Approximating Two-Layer Feedforward Networks for Efficient Transformers
This work addresses resource efficiency for large language models, making MoEs relevant to any-scale models, though it appears incremental as it builds on existing MoE and PKM methods.
The paper tackles the problem of reducing compute and memory requirements in neural networks without performance loss, specifically for Transformers, by introducing a framework to approximate two-layer feedforward networks and improving MoEs and PKMs. It shows that their MoEs are competitive with dense Transformer-XL on WikiText-103 and enwiki8 datasets at two scales while being more resource-efficient.
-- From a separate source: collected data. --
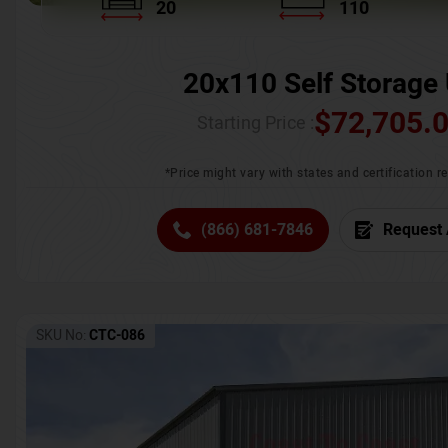
20
110
20x110 Self Storage 
$
72,705.
Starting Price :
*Price might vary with states and certification 
(866) 681-7846
Request 
SKU No:
CTC-086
How to reduce compute and memory requirements of neural networks (NNs) without sacrificing performance? Many recent works use sparse Mixtures of Experts (MoEs) to build resource-efficient large language models (LMs). Here we introduce several novel perspectives on MoEs, presenting a general framework that unifies various methods to approximate two-layer NNs (e.g., feedforward blocks of Transformers), including product-key memories (PKMs). Leveraging insights from this framework, we propose methods to improve both MoEs and PKMs. Unlike prior work that compares MoEs with dense baselines under the compute-equal condition, our evaluation condition is parameter-equal, which is crucial to properly evaluate LMs. We show that our MoEs are competitive with the dense Transformer-XL on both the WikiText-103 and enwiki8 datasets at two different scales, while being much more resource efficient. This demonstrates that MoEs are relevant not only to extremely large LMs but also to any-scale resource-efficient LMs. Our code is public.